To be honest, homemade matzo has never been at the top of my list of recipes to try, but when I braved the grocery store this week to get my Passover staples — brisket, horseradish, matzo meal, etc. — there was no matzo to be had. It didn’t feel right to celebrate Passover without matzo, so I decided to attempt a homemade version. I had a couple of misses. My first batch was rock-hard and tasted like cardboard (which you could argue sounds about right). My second batch was tasty but so crisp and delicate that it shattered into a million crumbs when I took a bite (I am doing enough vacuuming these days). Finally, my third batch was just right: flaky, tender, and perfectly crisp (good thing because I am almost out of flour).

Adapted from Mark Bittman in the New York Times, this olive oil-enriched matzo is a cinch to make and so much better than store-bought.

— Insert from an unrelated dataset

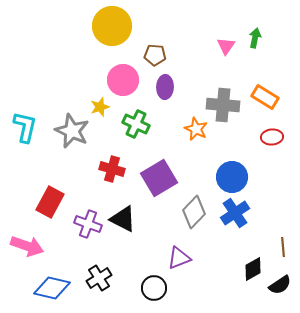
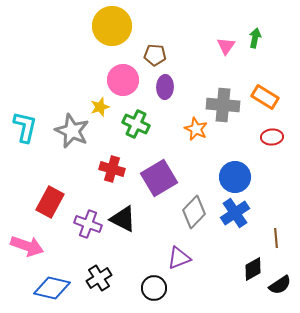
blue circle: moved 3 px right
brown line: moved 7 px left, 9 px up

The dough is a pleasure to work with, and the matzos bake in just five minutes. Note that this matzo is not kosher for Passover — Jewish law requires only flour and water to be used, among other things — but we’re bending the rules this year.

What you’ll need to make homemade matzo

You need four simple ingredients — all-purpose flour, salt, olive oil, and water.

How to make homemade matzo

To begin, combine the flour, salt and olive oil in the bowl of a food processor fitted with the steel blade.

Once the food processor is on, add 1/2 cup water. Continue to run the food processor until dough forms a firm ball, rides around on the blade and is not at all sticky, about 2 minutes.

Place the dough on a clean spot on your kitchen counter.

Cut the dough into 12 small balls — this is easiest if you cut the ball in half, then in half again, then into thirds.

On a lightly-floured surface, flatten each ball into a 3-inch patty.

Use a rolling pin to roll each patty into a 6- to 8-inch circle. The shapes can be irregular, but the dough should be so thin you can almost see through it.

Put a few pieces of the rolled out dough on the prepared baking sheet. (I can usually fit about three.) Prick the dough all over with a fork.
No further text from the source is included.